Sometimes in these latter years, when things went hard with us, there would come a flash of memory and William and I would see the face of some child always as if the sun was shining on it, looking at us, believing in us from far down the years. And it has helped, often more than the recollection of older, wiser saints. Our experience was that the faces of the children we had known lasted better in memory than those of older people. And they always look right, as if God had just made them.

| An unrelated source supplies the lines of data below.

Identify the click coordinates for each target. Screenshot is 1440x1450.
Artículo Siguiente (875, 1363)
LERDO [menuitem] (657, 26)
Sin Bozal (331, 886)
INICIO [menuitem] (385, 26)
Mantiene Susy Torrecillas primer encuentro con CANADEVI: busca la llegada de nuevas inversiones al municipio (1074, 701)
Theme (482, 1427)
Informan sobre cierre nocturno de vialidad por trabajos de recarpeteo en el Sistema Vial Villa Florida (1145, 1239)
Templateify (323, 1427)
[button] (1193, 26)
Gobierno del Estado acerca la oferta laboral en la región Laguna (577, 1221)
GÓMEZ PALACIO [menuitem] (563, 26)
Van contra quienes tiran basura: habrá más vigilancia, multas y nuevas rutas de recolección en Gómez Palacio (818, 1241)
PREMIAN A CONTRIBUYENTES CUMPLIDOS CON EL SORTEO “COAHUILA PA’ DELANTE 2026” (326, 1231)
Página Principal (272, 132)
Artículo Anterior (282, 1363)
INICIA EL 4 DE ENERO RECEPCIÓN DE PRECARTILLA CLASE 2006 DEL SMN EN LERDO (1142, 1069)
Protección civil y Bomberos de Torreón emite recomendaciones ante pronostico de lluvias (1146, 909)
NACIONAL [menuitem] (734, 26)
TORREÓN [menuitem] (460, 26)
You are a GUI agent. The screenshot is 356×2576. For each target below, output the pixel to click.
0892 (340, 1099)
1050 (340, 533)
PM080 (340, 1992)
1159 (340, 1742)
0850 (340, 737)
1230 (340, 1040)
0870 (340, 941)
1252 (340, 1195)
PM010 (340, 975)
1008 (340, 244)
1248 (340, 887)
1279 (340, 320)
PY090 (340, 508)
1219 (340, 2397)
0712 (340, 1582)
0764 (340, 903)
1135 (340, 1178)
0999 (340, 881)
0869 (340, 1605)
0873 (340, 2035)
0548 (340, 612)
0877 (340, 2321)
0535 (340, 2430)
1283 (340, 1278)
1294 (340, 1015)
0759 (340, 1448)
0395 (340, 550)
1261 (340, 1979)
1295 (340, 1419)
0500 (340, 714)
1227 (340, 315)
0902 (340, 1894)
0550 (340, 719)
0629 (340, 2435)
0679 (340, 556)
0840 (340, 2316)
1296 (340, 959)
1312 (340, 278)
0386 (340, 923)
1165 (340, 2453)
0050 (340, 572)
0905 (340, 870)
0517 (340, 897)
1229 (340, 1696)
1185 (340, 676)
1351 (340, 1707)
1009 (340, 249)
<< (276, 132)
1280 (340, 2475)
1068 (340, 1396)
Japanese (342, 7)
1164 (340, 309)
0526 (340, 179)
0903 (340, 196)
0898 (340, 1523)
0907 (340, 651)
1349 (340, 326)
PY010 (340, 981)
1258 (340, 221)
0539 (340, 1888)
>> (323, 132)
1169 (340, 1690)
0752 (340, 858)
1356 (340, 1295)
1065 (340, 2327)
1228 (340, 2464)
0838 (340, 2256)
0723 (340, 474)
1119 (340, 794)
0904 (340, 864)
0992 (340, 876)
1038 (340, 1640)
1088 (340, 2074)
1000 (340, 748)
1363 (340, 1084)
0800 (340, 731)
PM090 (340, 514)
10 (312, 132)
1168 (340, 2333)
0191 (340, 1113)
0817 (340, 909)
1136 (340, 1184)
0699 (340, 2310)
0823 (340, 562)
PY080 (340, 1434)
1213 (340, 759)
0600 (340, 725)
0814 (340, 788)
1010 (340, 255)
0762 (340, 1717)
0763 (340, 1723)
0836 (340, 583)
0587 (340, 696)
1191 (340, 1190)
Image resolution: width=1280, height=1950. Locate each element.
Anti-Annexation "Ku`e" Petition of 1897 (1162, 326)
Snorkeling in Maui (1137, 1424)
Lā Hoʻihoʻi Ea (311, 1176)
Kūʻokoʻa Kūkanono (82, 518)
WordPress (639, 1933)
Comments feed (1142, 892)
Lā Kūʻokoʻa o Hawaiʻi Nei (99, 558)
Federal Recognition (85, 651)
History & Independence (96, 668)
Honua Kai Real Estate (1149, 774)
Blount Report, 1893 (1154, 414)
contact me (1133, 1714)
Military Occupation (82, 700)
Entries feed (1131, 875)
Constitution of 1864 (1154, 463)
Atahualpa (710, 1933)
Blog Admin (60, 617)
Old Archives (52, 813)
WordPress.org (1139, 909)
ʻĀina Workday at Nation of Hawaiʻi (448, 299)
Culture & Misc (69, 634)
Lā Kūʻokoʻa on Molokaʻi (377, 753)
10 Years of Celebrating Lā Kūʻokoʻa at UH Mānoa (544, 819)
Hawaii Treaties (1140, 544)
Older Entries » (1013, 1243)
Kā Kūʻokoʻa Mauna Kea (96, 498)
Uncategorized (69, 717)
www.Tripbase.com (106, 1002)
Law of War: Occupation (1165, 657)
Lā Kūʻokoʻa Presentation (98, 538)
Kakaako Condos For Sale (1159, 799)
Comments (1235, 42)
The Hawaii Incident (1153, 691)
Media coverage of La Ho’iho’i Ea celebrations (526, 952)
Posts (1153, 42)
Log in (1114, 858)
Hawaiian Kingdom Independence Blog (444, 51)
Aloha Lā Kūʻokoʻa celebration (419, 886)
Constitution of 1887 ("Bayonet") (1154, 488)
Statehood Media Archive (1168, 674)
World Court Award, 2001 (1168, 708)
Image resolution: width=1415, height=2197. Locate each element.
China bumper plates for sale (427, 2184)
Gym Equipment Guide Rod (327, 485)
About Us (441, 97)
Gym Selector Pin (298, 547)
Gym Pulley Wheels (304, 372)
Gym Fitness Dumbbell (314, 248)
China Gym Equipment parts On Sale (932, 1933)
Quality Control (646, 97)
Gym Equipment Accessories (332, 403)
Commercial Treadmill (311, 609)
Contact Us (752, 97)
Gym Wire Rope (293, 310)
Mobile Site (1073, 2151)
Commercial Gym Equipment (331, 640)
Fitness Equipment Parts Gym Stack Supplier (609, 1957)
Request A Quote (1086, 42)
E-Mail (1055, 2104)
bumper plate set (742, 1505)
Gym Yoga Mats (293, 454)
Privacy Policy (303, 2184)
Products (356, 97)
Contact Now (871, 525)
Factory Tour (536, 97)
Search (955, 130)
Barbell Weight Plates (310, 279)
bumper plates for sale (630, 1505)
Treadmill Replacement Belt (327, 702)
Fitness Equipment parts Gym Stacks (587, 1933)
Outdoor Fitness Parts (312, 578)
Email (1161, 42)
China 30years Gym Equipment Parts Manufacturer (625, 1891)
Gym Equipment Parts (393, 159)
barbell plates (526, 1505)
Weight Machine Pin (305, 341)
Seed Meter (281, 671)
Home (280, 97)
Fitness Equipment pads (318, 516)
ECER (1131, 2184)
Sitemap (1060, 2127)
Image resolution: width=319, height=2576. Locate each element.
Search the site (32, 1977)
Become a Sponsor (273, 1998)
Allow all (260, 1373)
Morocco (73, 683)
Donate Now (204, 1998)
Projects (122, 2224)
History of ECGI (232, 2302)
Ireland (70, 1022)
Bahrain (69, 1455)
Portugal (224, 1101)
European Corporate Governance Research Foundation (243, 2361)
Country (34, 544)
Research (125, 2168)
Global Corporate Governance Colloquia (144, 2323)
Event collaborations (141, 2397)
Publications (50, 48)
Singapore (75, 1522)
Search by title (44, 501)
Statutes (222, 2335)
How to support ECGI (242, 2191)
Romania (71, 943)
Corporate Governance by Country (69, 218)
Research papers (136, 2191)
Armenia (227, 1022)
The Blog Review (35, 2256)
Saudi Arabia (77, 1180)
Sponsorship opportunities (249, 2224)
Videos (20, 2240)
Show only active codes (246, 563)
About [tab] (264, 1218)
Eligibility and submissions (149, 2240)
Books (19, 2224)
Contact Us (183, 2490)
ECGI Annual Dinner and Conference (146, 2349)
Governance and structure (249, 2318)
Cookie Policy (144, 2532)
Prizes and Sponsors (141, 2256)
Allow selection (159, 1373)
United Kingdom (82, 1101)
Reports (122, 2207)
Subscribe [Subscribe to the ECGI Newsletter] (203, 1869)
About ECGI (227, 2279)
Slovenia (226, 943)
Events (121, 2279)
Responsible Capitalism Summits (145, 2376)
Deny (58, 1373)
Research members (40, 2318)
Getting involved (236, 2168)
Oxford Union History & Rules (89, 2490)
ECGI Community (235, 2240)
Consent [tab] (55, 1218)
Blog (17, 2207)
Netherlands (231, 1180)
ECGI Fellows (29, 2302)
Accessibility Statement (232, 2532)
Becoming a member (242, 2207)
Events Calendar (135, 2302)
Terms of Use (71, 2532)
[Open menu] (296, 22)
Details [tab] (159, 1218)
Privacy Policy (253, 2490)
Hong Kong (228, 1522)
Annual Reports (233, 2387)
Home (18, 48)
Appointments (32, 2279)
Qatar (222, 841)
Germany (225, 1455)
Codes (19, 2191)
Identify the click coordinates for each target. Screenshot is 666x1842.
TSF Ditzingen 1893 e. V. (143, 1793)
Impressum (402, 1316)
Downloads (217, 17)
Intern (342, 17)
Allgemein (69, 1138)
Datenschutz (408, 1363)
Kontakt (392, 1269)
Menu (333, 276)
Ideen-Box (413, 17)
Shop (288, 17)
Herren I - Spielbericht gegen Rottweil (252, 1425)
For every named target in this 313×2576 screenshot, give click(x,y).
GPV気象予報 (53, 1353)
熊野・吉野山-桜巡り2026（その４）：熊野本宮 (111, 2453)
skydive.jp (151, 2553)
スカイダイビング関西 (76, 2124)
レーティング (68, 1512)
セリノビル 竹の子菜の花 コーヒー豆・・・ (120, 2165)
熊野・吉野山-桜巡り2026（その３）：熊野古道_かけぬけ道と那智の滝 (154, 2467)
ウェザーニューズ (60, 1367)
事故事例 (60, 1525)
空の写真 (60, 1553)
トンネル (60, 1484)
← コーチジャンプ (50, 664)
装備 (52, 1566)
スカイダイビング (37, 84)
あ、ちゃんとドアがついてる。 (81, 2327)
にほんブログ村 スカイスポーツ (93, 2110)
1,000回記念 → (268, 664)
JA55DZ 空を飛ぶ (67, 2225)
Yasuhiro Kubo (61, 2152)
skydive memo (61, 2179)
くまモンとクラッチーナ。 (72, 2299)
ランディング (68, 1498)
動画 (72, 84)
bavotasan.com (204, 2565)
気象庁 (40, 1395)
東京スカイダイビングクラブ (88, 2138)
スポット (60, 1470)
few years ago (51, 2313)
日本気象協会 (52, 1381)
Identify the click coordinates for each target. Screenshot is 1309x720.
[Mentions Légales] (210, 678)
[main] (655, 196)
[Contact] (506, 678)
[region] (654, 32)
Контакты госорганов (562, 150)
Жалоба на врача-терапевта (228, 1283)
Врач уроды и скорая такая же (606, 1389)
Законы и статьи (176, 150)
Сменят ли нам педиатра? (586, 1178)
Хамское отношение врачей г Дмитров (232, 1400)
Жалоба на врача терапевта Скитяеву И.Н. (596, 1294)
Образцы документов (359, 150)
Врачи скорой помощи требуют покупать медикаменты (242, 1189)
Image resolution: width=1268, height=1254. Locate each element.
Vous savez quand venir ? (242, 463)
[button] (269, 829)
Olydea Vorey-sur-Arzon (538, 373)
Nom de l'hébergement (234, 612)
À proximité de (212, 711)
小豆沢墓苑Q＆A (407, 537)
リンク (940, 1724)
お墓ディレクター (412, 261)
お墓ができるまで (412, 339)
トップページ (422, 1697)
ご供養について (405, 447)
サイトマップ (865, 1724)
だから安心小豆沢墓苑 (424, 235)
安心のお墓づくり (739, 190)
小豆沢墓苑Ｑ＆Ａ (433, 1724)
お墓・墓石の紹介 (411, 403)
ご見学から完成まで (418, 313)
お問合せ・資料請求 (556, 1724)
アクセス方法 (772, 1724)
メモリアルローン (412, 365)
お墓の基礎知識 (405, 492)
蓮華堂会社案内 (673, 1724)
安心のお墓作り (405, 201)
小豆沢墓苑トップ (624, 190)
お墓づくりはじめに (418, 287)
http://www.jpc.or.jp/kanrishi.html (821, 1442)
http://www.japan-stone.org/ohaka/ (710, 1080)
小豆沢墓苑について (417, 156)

It was always nip and tuck, in the records of William's ministry, whether he would perform more marriage ceremonies or preach more funerals. Some years the weddings would have it. Then again, the dead got the better of it. As a rule, the poorer the people we served the more weddings we helped to celebrate, and if the heroes and heroines of them did not live happy ever after, at least they lived together.
There is no hour of the day or night that William has not sanctified with somebody's marriage vows. Once, about two o'clock in the morning, there was a furious rap at the door of the parsonage. William stuck his head out of the window overhead and beheld a red-faced young farmer standing in the moonlight, holding the hand of his sweetheart, who was looking up at him with the expression that a white rose wears in a storm.
"Come down and tie us, Parson," called the groom. "You ain't got time to dress. They air after us hot-footed."
William slipped on his longtailed coat over his pajamas, hurried downstairs and married them there in the moonlight, after having examined the license the young man handed in through the parlor window. And he looked well enough from the sill up, but from the sill down I doubt if his costume would have passed muster.
Fortunately, no one thought of divorces in those days. Women stayed with their husbands at the sacrifice of self-respect and everything else save honor. And they were better women, more respected than those who kick up so much divorce dust in society nowadays. Part of their dissatisfaction comes from bad temper and bad training, and a good deal of it comes from getting foolish notions out of books about the way husbands do or do not love their wives. It seems they can't be satisfied how they do it or how they don't do it. But back there William and I never had any biological suspicions about the nature of love, and the people he married to one another did not have any, either.
Once I remember a bridegroom who blushingly confessed that he was too poor to pay the fee usually offered the preacher.
"But I'll pay you, Parson," he whispered as he swung his bride up behind him upon his horse; "I'll pay as soon as I'm able."